BRIEF ▸ Copying rule for the data below: pictures stay out, and only the lines from the one with "After $1 Billion Box Office" down to the one with "Analytics across all websites", inclusive, are repeated exactly.

DATA SUPPLIED ▸

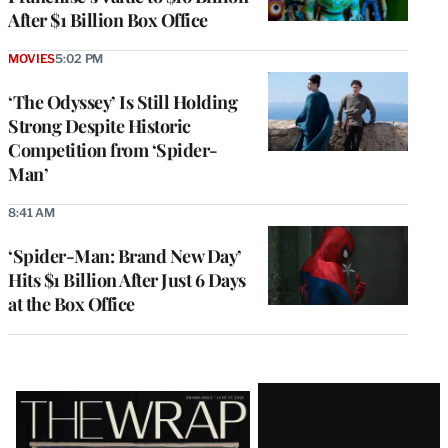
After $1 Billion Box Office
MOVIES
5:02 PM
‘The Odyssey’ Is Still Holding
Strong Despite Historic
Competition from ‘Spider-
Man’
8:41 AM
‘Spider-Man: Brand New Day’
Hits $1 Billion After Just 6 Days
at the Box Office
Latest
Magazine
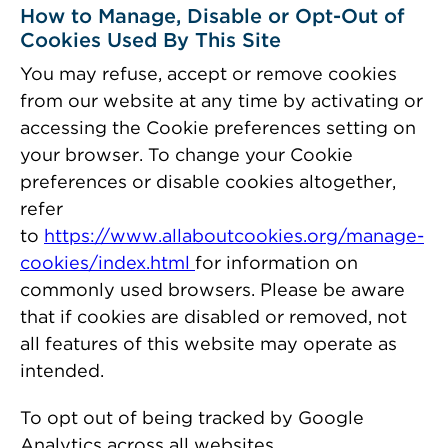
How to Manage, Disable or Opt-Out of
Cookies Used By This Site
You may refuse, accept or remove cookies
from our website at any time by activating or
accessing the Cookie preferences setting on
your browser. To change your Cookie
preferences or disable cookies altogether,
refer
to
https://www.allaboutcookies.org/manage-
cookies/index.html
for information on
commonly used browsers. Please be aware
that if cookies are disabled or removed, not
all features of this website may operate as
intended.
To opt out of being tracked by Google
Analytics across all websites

--

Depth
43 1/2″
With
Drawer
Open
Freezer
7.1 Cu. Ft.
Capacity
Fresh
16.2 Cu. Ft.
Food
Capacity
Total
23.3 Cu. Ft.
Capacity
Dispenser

RESULT OF THIS TASK ▸
After $1 Billion Box Office
MOVIES
5:02 PM
‘The Odyssey’ Is Still Holding
Strong Despite Historic
Competition from ‘Spider-
Man’
8:41 AM
‘Spider-Man: Brand New Day’
Hits $1 Billion After Just 6 Days
at the Box Office
Latest
Magazine
How to Manage, Disable or Opt-Out of
Cookies Used By This Site
You may refuse, accept or remove cookies
from our website at any time by activating or
accessing the Cookie preferences setting on
your browser. To change your Cookie
preferences or disable cookies altogether,
refer
to
https://www.allaboutcookies.org/manage-
cookies/index.html
for information on
commonly used browsers. Please be aware
that if cookies are disabled or removed, not
all features of this website may operate as
intended.
To opt out of being tracked by Google
Analytics across all websites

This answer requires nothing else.